Importing official data from Keren Kayemet LeIsrael

Friends,

following our (me and talkat) previous meetings with representatives of Keren Kayemet LeIsrael,
it is my pleasure to announce that KKL is making available for OSM the following two datasets which will no doubt enhance our map:

  1. KKL-managed forest boundaries. Overall 277 polygons/multipolygons.
  2. Public KKL sites such as camping/picnic/archaeologocical/recreational. Overall 1157 interest points.

The coverage includes all of Israel except most of the areas beyond 1949 armistice line.
Before the import, I still need to receive the final OK from KKL regarding issues concerning liability and credit, so please do not add anything to OSM yet.

The original archive with all the data is available here :
http://www.wisdom.weizmann.ac.il/~dmitryb/kkl/KKL_GIS.zip

The quickest way to look at the data is probaly through a Shapefile viewer such as Quantum GIS.

I’ve already converted the forest layer into OSM format (using http://wiki.openstreetmap.org/wiki/Ogr2osm), available here (again, please do not upload anything yet):
http://www.wisdom.weizmann.ac.il/~dmitryb/kkl/forests.osm.7z

The file is pretty big for JOSM/Merkaartor on my netbook, so I am thinking to divide the whole thing into chunks of manageable size (say, 30 forests in each).
I currently added to every polygon/multipolygon the following tags:

name: the forest name
kkl:forest_num - the field FOR_NO, will be useful for future updates
kkl:update_date - the field UPDATE_DAT
source: KKL

It appears that the conversion script has some problems, as there are ways not tagged with anything.

I didn’t have time to look into the second dataset yet, it will no doubt be more tricky to convert as there is much more variability in the data.

There are duplicates/overlaps with existing OSM data. Therefore we need to carefully decide how to proceed with the import.

I cannot fully dedicate right now to this project, so any help will be appreciated.

dimka

Great news!
How would you suggest to merge the new data with the existing one? A quick how-to will be very helpful.

I just received the final OK from KKL. We agreed that:

  1. The following notice should be added to the page http://wiki.openstreetmap.org/wiki/Contributors:
  1. Imported data should contain reference to the source of the data (such as source:KKL).

I can think about two options for the import (of forests)

  1. Bulk import everything, then go manually over each forest and delete the duplicates.
  2. Divide the import into small OSM-file chunks, then upload each chunk one at a time, taking care of the duplicates along the way.

I prefer option 1, because not many people here work with offline editors such as JOSM (required for uploading vector data). I can do the initial upload, and then the manual check will be distributed. Also, everybody could then see the real situation by themselves, at which point our collective wisdom will take over.

Thoughts?

I agree with you.
Option 1 is better.
If there are overlaps, then the forests not from KKL should be deleted.
Maybe you caould add a “note” tag that says that?

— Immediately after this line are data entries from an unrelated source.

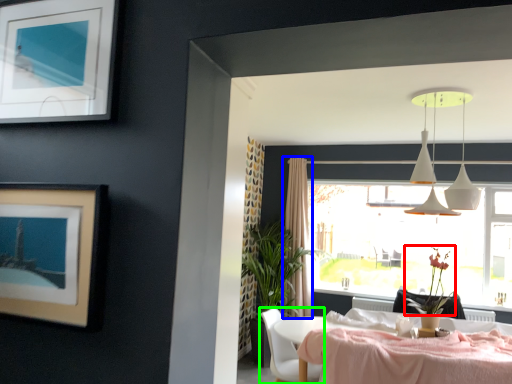 Question: Which object is positioned closest to flower (highlighted by a red box)? Select from curtain (highlighted by a blue box) and chair (highlighted by a green box).

Choices:
 (A) curtain
 (B) chair

Answer: (B) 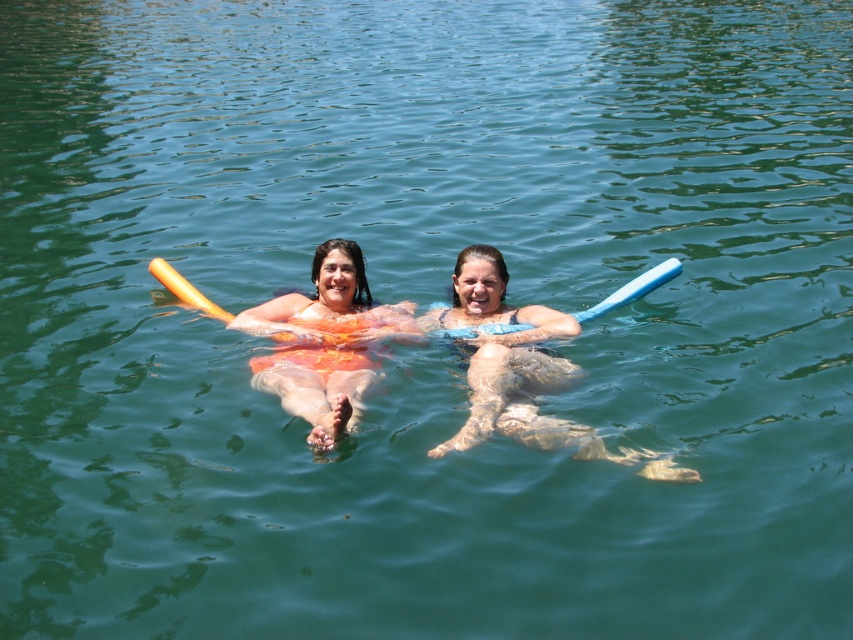 Between blue rubber float at center and orange fabric at center, which one is positioned higher?

orange fabric at center is higher up.

In the scene shown: Can you confirm if blue rubber float at center is taller than orange fabric at center?

Yes.

Is point (479, 272) positioned in front of point (392, 330)?

Yes, point (479, 272) is in front of point (392, 330).

What are the coordinates of `blue rubber float at center` in the screenshot? It's located at (520, 371).

Is point (543, 380) positioned in front of point (614, 300)?

Yes.

Can you confirm if blue rubber float at center is positioned below blue foam paddle at center?

Indeed, blue rubber float at center is positioned under blue foam paddle at center.

Is point (548, 381) more distant than point (635, 284)?

No, (548, 381) is closer to viewer.

Locate an element on the screen. Image resolution: width=853 pixels, height=640 pixels. blue rubber float at center is located at coordinates (520, 371).

Does orange fabric at center have a lesser height compared to blue foam paddle at center?

In fact, orange fabric at center may be taller than blue foam paddle at center.

Where is `orange fabric at center`? The image size is (853, 640). orange fabric at center is located at coordinates (323, 342).

Who is more distant from viewer, (358, 378) or (625, 285)?

Positioned behind is point (625, 285).

Where is `orange fabric at center`? orange fabric at center is located at coordinates (323, 342). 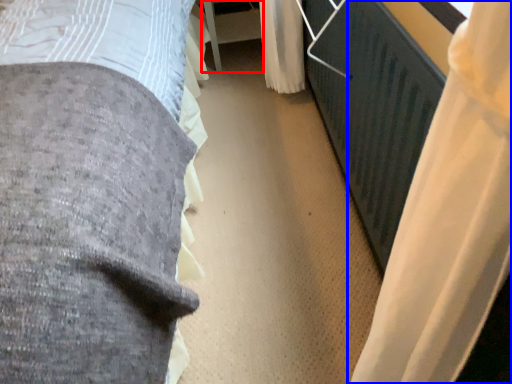 Question: Which of the following is the farthest to the observer, table (highlighted by a red box) or curtain (highlighted by a blue box)?

Choices:
 (A) table
 (B) curtain

Answer: (A)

That option is also better for future imports of updates: Just delete all forests with source=KKL, and add the new ones.

talkat.

I agree, except for the automatic deletion of non-KKL forests. Some of them were painstakingly traced from aerial imagery and if their boundaries are more detailed than the KKL import, they should stay.

I know what you mean…
KKL claims (and it indeed appears that way) that the accuracy of their data is 2m. So my guess is that whenever we have a duplicate, the KKL version will be superior. I guess we’ll have to decide on individual basis.

What I meant is that AFTER the first upload, and the manual fix (deletion) of duplicates, we’ll be able to update easily (by automatic upload and delete).

If we’d like to have forests that shouldn’t be deleted - we’ll tag them accordingly.
e.g. kkl-forest=no (or similar) but that will be part of the first manual go-over on all existing forests.

After the initial upload, we could have a script that lists all non-KKL forests in the wiki, and easily go over all of them, and either delete them, or manually add a specific tag (those forests will be excluded from the list, or clearly marked)
so the work of going over all non-KKL forests should be easy enough.

talkat.

Any chance to get the details of KKL bicycle tracks around the country?

We have discussed this with KKL previously, I understand that there is a legal problem because they do not have exclusive ownership over the data.

dimka

After some problems with converting between coordinate systems, I have started to test the import scripts on the test database accessible at:
http://api06.dev.openstreetmap.org/

I have split the forest dataset into chunks of 10000 objects each, and uploaded two such chunks.
A special user was created for the import: http://api06.dev.openstreetmap.org/user/kkl_import_test

There are 6 forests uploaded thus far:
http://api06.dev.openstreetmap.org/browse/relation/5166
http://api06.dev.openstreetmap.org/browse/relation/5165
http://api06.dev.openstreetmap.org/browse/relation/5164
http://api06.dev.openstreetmap.org/browse/relation/5163
http://api06.dev.openstreetmap.org/browse/relation/5162
http://api06.dev.openstreetmap.org/browse/relation/5161

Each forest is actually a relation of type multipolygon, having one or more outer/inner ways. The ways themselves are not tagged, all the data is in the relations.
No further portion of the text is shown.